Service
Agentic AI Red Team.
Adversarial assessment of agentic AI systems before they ship. Different from AI security testing: agentic red team targets the system's autonomy, planning, and tool-use boundary, not just the model.
What we attack
- Scope drift. The agent starts doing work it was not designed for.
- Evaluation rot. The agent's outputs degrade as the underlying data shifts and no one notices.
- Escalation gap. The agent silently handles cases that should have gone to a human.
- Prompt-injection cascades. Indirect injection through retrieved context, downstream tool inputs, or chained agents.
- Plan injection. Adversarial control of the agent's planning step.
- Tool-use exploitation. Authorisation gaps, parameter abuse, side-channel disclosure.
Who this is for
- Teams building agentic features (multi-step planning, tool use, autonomous task execution) and want adversarial review before production.
- Operators of high-stakes agentic deployments (finance ops, regulated industries, anything that touches customer money or compliance).
- Buyers seeking evidence the agent's failure modes are bounded before signing off the launch.
Frameworks we map findings to
- OWASP LLM Top 10 + the emerging agentic AI threat catalogues.

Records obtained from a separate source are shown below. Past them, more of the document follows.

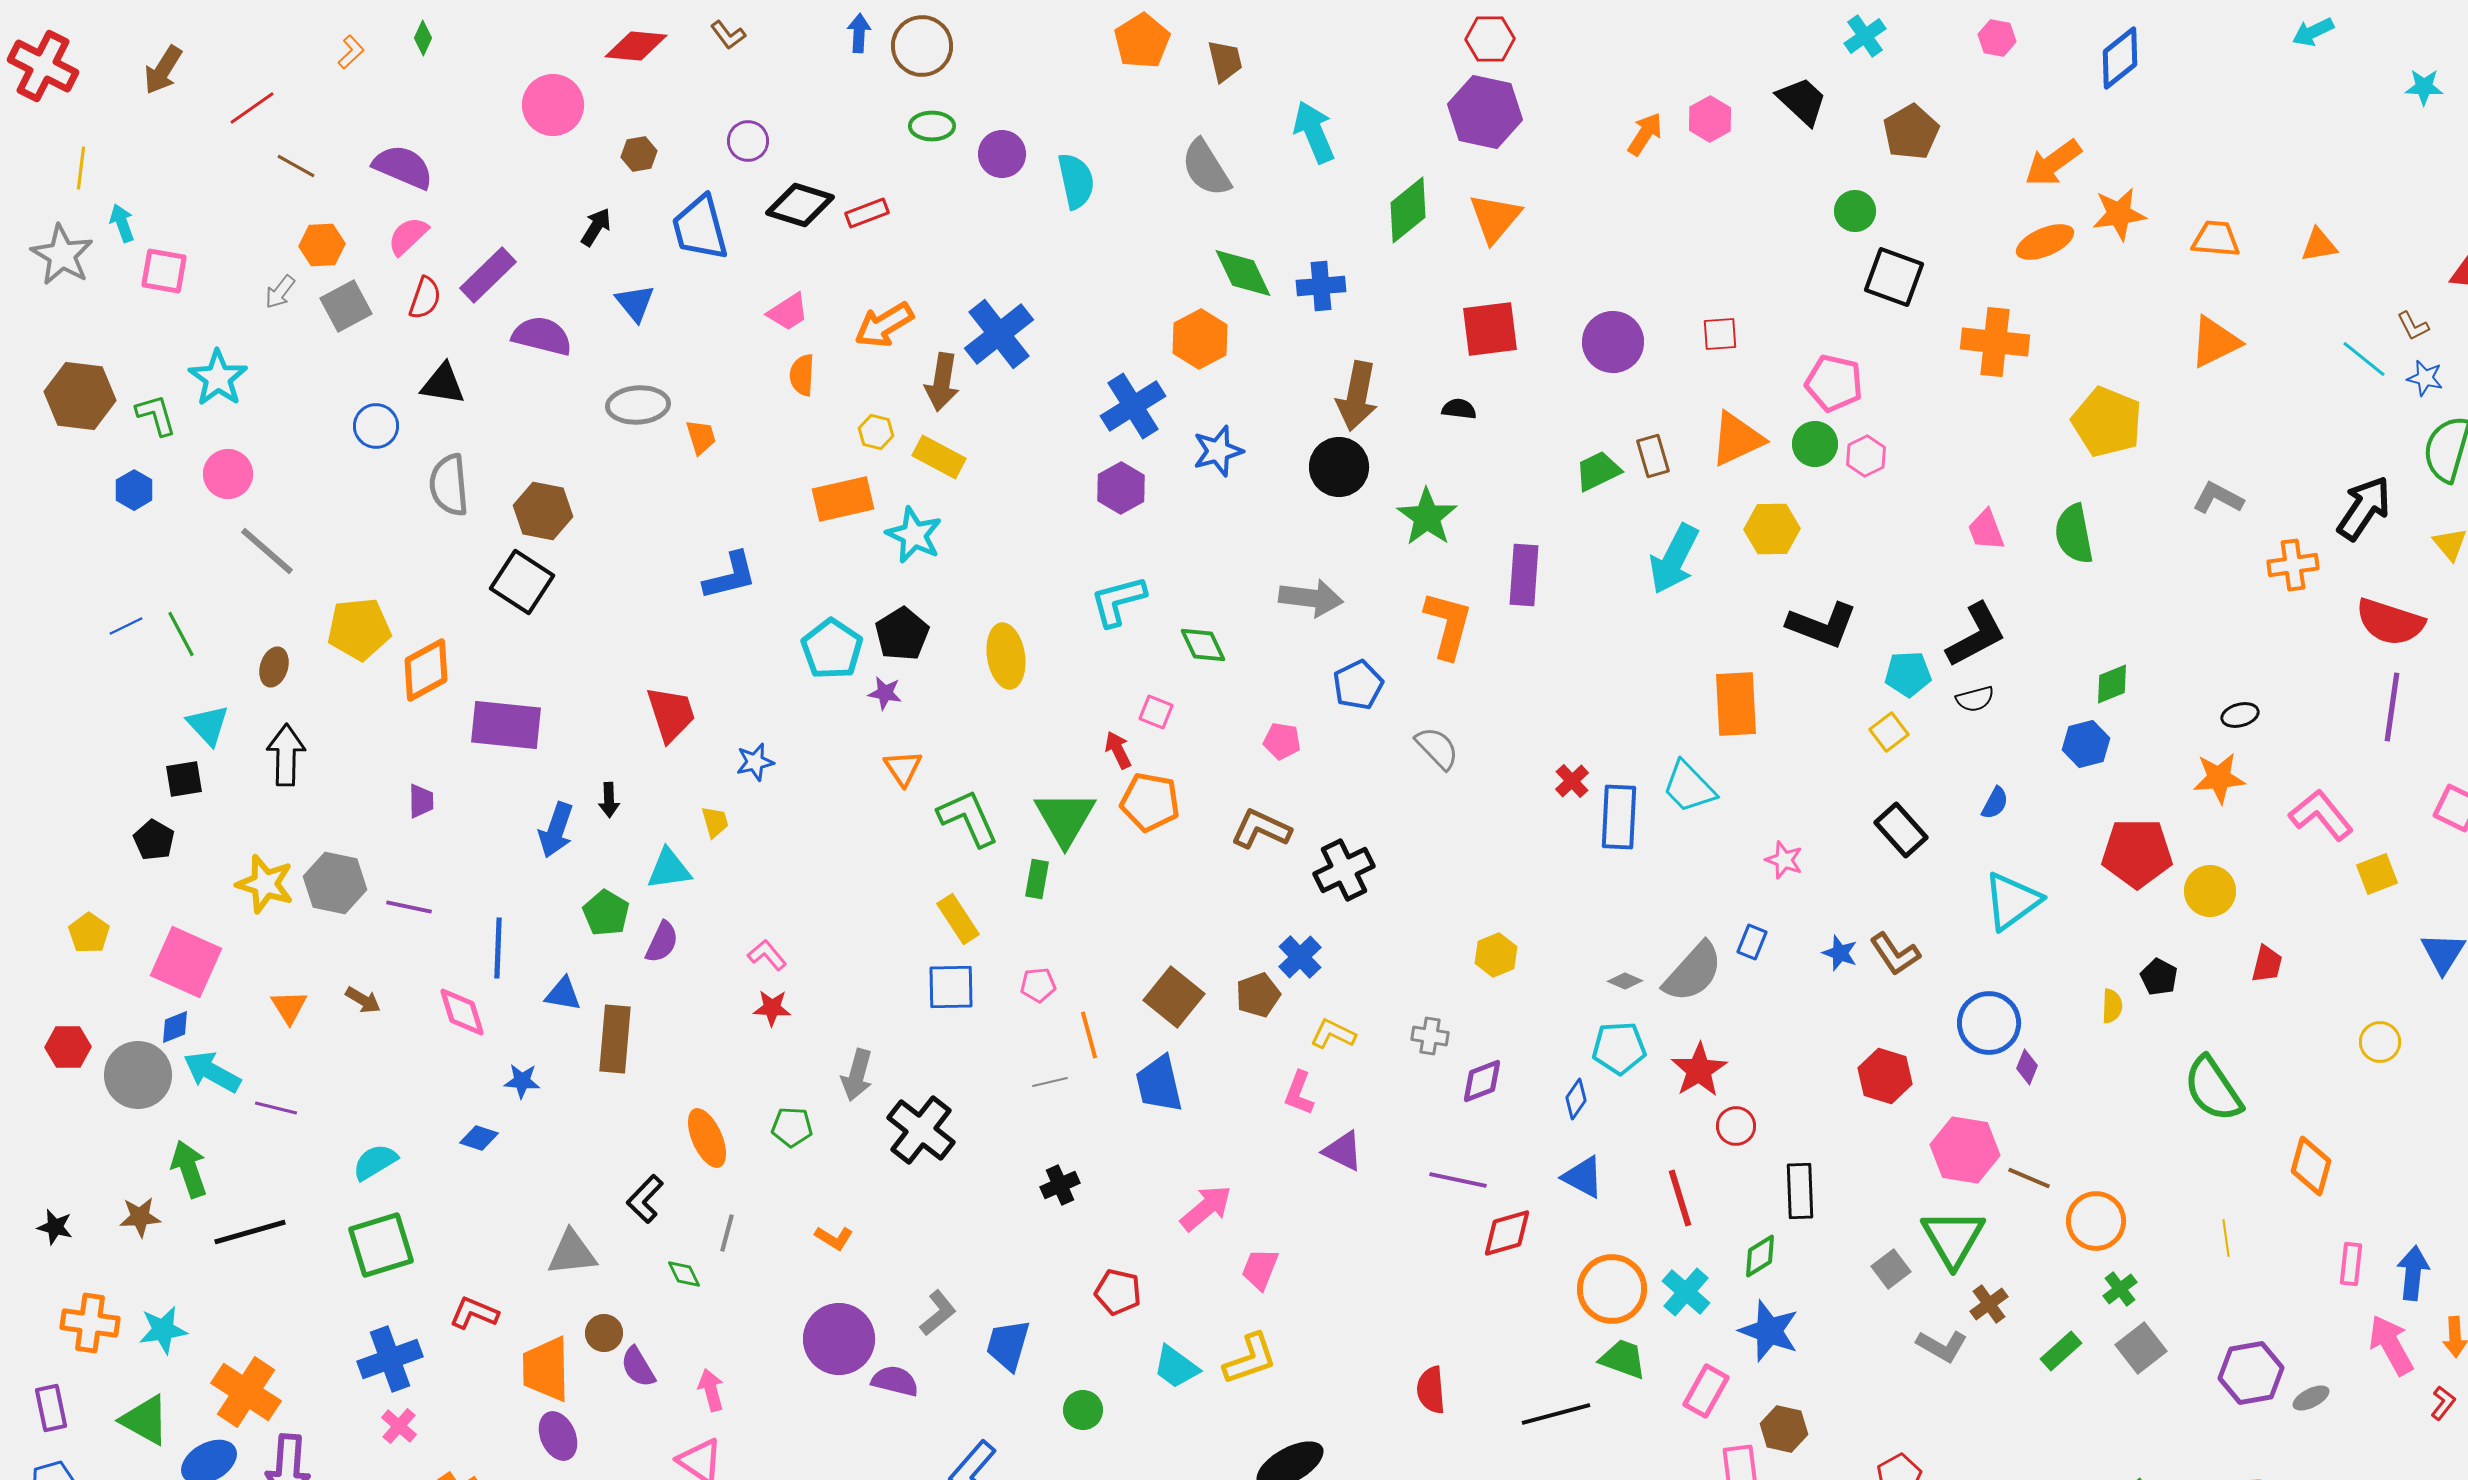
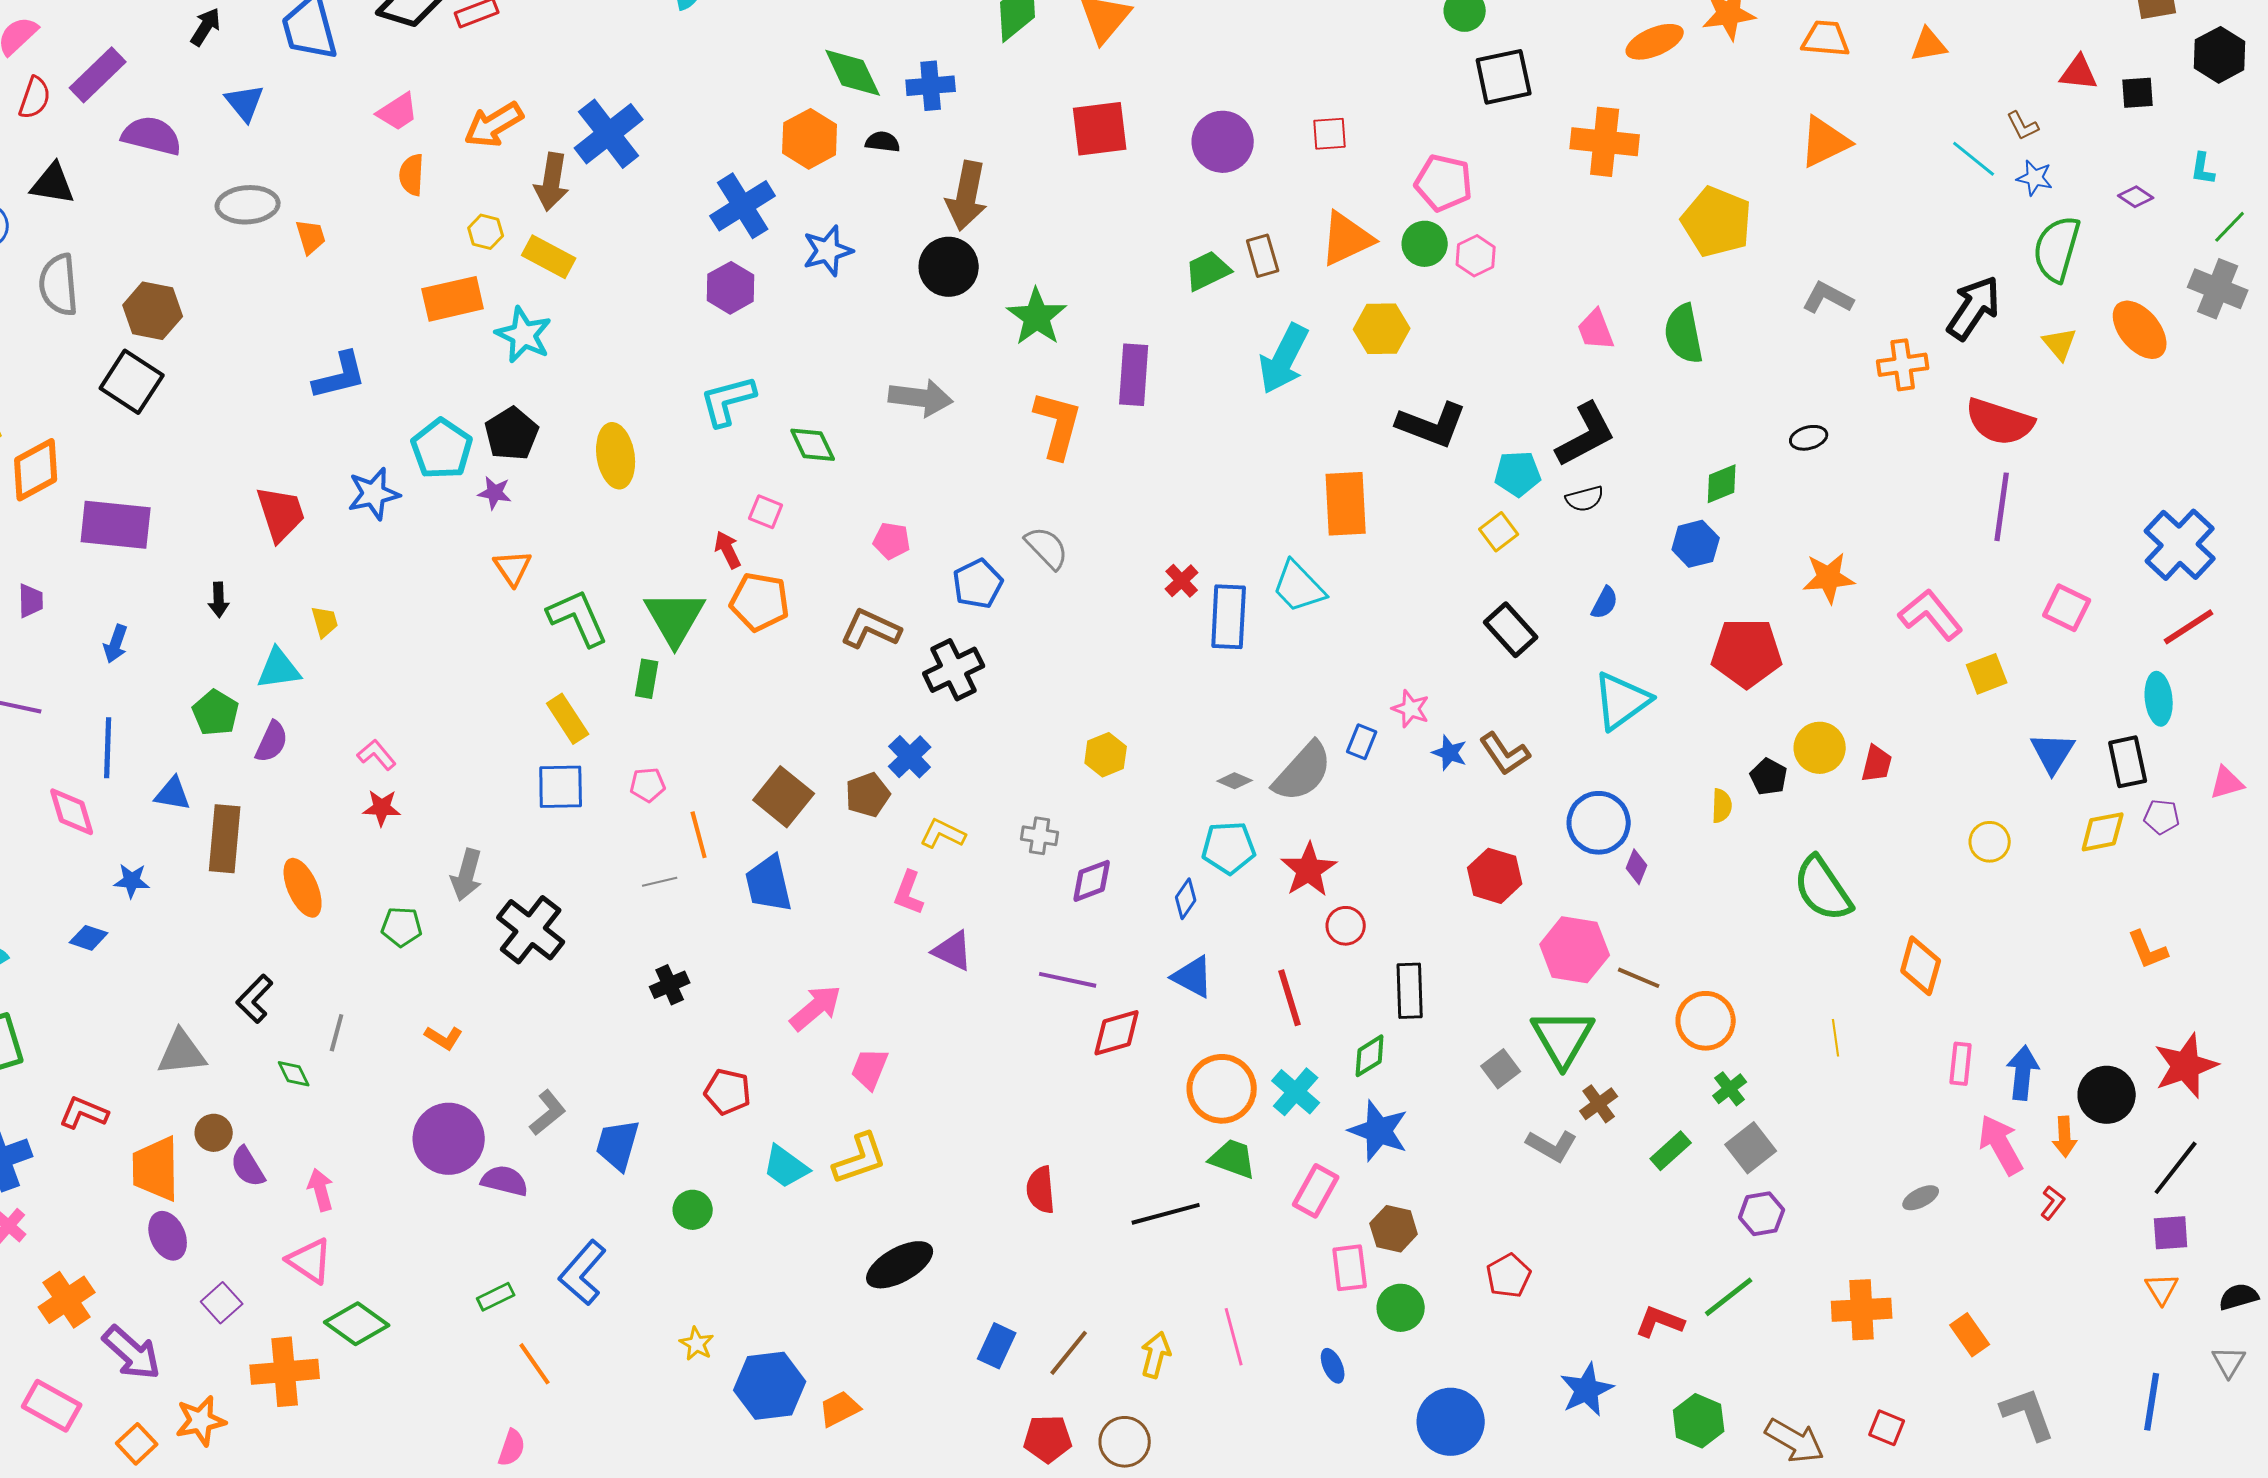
black square: (1894, 277) -> (1504, 77), turned -32
black semicircle: (1459, 409) -> (883, 142), moved
blue pentagon: (1358, 685) -> (978, 584), moved
black ellipse: (2240, 715) -> (1809, 438), moved
blue star: (755, 762) -> (374, 494), moved, size x1.4
blue arrow: (556, 830) -> (116, 644), moved, size x0.7
pink star: (1784, 860) -> (1411, 709), moved
yellow circle: (2210, 891) -> (1820, 748), moved
orange ellipse: (707, 1138) -> (303, 888), moved
purple hexagon: (2251, 1373) -> (1762, 1214), moved, size x0.7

- MITRE ATLAS adversarial tactics.
- NIST AI RMF risk management overlay.
How to engage
Agentic red team engagements are scoped per system. Scoping call first, then a fixed-scope engagement. Written report with severity-rated findings and remediation guidance.
Frequently asked
Adversarial assessment of agentic AI systems before they ship. We act as an attacker against the system, looking for the failure modes that surface only when an AI has tools, memory, and autonomy: scope drift, evaluation rot, escalation gap, plan injection, tool-use exploitation, prompt-injection cascades.
AI security testing covers a deployed AI feature against known attack classes. An agentic red team covers an agentic system end to end against the failure modes specific to autonomy and tool use. Different threat model, different output.
Anyone shipping an AI agent into production with real-world consequences: customer-facing chatbots that can take action, internal agents wired into business systems via MCP, document-processing agents, scheduling agents, code-writing agents.
A red-team report with reproduced attack chains, named failure modes (scope drift, evaluation rot, escalation gap), severity ratings, and concrete mitigations. Verbal debrief. Optional follow-up: a hardening sprint to ship the mitigations.